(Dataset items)
Content starts

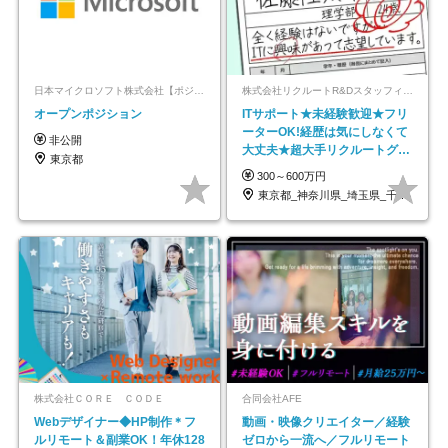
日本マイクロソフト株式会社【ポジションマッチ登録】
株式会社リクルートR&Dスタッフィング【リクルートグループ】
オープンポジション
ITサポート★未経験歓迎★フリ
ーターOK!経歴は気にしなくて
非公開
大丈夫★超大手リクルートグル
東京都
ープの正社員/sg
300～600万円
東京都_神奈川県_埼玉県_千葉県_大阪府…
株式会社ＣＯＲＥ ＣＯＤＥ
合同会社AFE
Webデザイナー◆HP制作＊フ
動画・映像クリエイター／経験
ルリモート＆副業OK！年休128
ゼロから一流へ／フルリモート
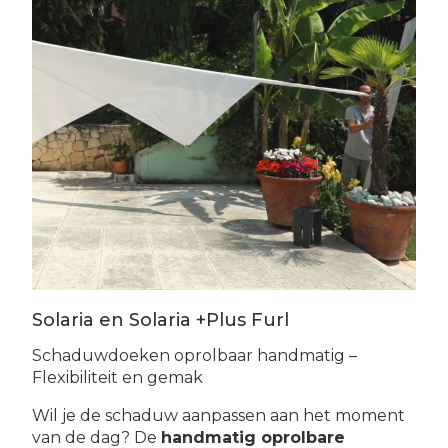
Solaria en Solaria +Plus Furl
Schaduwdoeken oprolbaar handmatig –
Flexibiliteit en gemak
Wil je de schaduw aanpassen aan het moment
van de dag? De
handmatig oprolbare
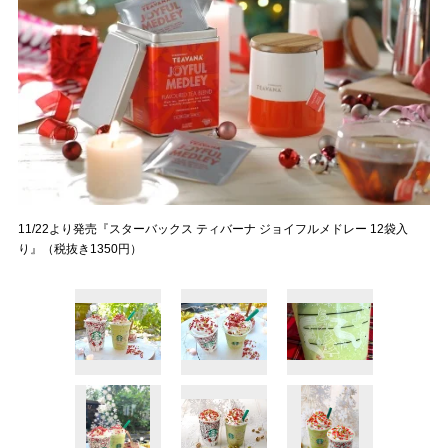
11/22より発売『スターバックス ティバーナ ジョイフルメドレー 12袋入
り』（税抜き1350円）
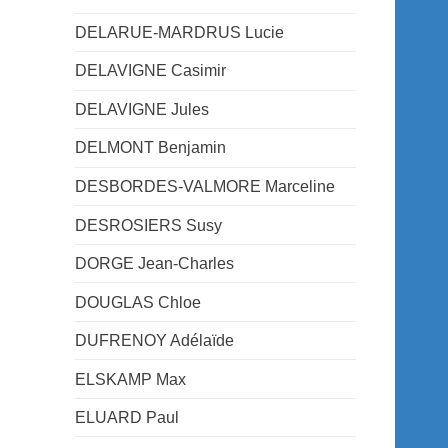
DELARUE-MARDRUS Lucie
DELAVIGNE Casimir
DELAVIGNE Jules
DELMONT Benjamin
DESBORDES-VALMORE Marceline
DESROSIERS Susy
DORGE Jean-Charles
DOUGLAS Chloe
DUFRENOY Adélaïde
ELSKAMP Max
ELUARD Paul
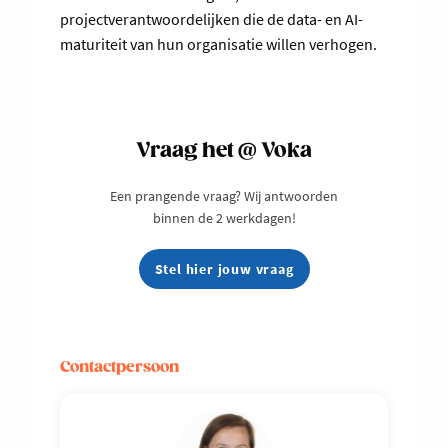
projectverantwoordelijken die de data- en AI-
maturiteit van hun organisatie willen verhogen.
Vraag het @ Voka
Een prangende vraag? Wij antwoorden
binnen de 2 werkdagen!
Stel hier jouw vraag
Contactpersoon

Content ends

__TRY IT__.
Your answer should be a single number, namely how many lines of the data above hold "handmatig".

__OUTPUT OF THE EXERCISE__.
2